Task brief -
Let your answer be the line containing "des Zentralinstituts für" and every line below it to the end of the records, copied exactly.
[[ Excerpted records, beginning ]]
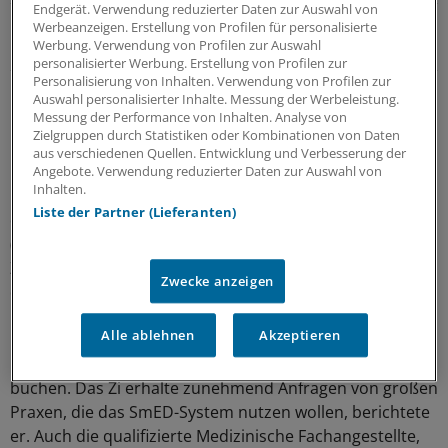
Endgerät. Verwendung reduzierter Daten zur Auswahl von
Kleeblattstrategie hat sich bewährt
Werbeanzeigen. Erstellung von Profilen für personalisierte
Werbung. Verwendung von Profilen zur Auswahl
Corona hat Kooperation der Kliniken beflügelt
personalisierter Werbung. Erstellung von Profilen zur
Personalisierung von Inhalten. Verwendung von Profilen zur
116 117 könnte Praxen entlasten
Auswahl personalisierter Inhalte. Messung der Werbeleistung.
Messung der Performance von Inhalten. Analyse von
Zielgruppen durch Statistiken oder Kombinationen von Daten
Die verschiedenen Angebote der Plattform sind
aus verschiedenen Quellen. Entwicklung und Verbesserung der
langfristig auch für die Arztpraxen von Interesse, sagte
Angebote. Verwendung reduzierter Daten zur Auswahl von
Inhalten.
Dr. Dominik Graf von Stillfried, Vorstandsvorsitzender
Liste der Partner (Lieferanten)
des Zentralinstituts für die Kassenärztliche Versorgung
(Zi). „Ich könnte mir vorstellen, dass wir die 116 117 in
Zukunft als Dienstleistung für das Terminmanagement
Zwecke anzeigen
der Praxen anbieten.“
Alle ablehnen
Akzeptieren
Die Vorstellung: Die Patienten können über die
Plattform direkt einen Termin beim Arzt ihrer Wahl
buchen. Das Zi erhalte zunehmend Anfragen von großen
Praxen, die das SmED-System nutzen wollen, berichtete
er. Auch die qualifizierte Medizinische Fachangestellte,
[[ Excerpted records, end ]]
Result for this exercise -
des Zentralinstituts für die Kassenärztliche Versorgung
(Zi). „Ich könnte mir vorstellen, dass wir die 116 117 in
Zukunft als Dienstleistung für das Terminmanagement
Zwecke anzeigen
der Praxen anbieten.“
Alle ablehnen
Akzeptieren
Die Vorstellung: Die Patienten können über die
Plattform direkt einen Termin beim Arzt ihrer Wahl
buchen. Das Zi erhalte zunehmend Anfragen von großen
Praxen, die das SmED-System nutzen wollen, berichtete
er. Auch die qualifizierte Medizinische Fachangestellte,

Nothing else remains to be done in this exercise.